[Data items]
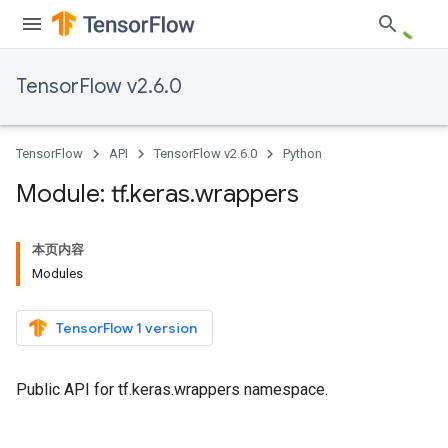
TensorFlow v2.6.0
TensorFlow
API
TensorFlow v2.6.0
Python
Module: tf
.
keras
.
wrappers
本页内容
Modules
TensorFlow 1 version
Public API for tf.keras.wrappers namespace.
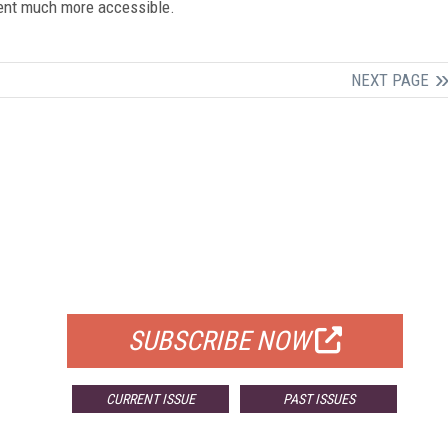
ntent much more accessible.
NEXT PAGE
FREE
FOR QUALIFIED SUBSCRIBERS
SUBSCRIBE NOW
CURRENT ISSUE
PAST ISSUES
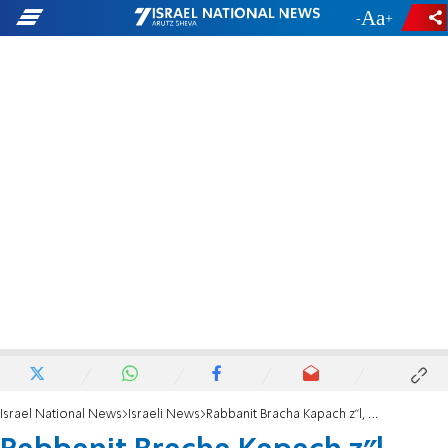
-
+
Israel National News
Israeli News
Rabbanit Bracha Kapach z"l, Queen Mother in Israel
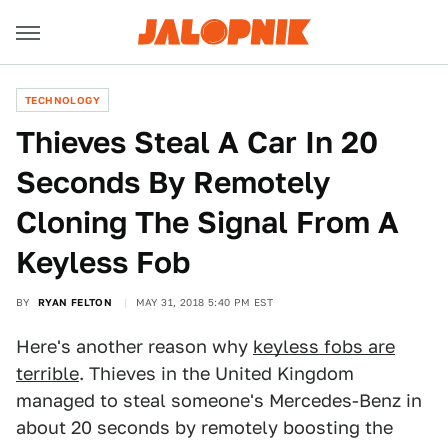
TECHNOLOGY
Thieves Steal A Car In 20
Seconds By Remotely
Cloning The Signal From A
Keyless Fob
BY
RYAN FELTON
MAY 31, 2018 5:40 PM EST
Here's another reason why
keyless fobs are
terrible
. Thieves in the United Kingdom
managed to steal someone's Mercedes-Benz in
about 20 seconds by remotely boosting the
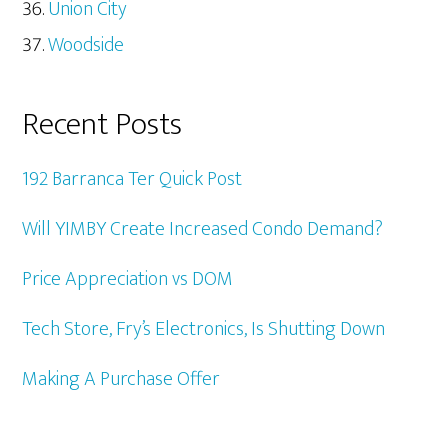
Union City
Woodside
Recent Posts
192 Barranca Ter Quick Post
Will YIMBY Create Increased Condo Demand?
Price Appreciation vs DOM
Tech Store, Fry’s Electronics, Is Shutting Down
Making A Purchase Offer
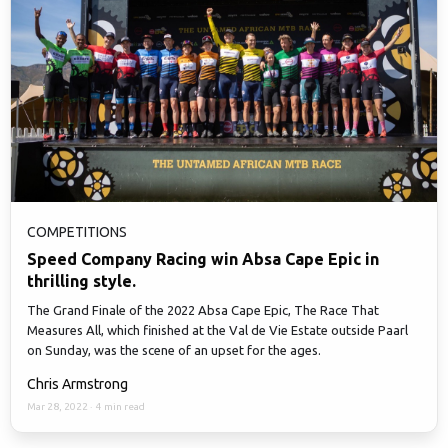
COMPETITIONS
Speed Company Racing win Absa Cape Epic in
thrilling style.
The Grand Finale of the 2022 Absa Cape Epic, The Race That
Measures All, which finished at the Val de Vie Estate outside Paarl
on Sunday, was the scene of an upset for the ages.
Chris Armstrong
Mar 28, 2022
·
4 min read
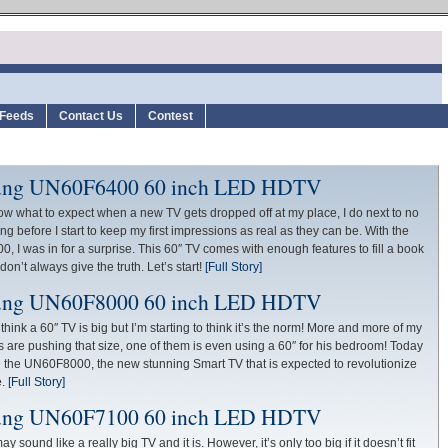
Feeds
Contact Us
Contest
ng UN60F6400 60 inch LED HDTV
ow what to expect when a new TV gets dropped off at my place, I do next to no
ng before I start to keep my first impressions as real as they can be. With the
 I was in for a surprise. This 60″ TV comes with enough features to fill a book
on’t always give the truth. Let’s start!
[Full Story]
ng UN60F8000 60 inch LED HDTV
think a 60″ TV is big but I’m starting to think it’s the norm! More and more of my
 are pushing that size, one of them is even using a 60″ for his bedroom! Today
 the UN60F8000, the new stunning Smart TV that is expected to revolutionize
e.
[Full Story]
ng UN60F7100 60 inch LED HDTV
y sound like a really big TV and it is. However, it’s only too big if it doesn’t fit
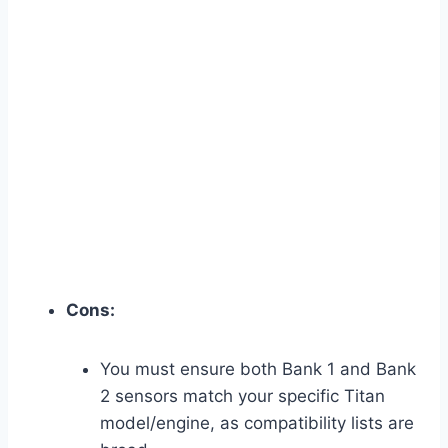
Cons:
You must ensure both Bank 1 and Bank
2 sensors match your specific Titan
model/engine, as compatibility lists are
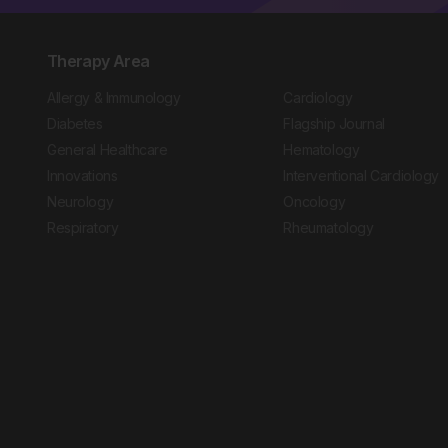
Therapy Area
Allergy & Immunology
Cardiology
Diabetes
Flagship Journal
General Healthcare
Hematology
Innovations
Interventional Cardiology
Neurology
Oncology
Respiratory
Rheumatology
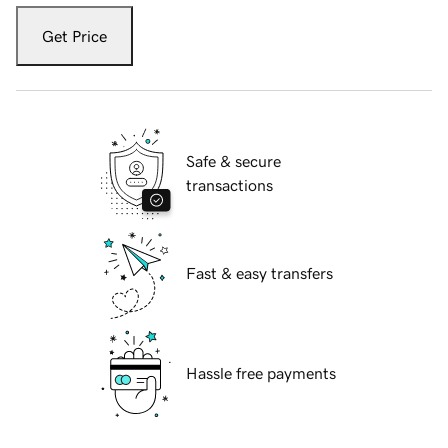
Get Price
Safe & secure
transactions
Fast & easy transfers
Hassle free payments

Your objective: Read through the lines above and collect those that contain the string "keras".

Answer box:
keras
Public API for tf.keras.wrappers namespace.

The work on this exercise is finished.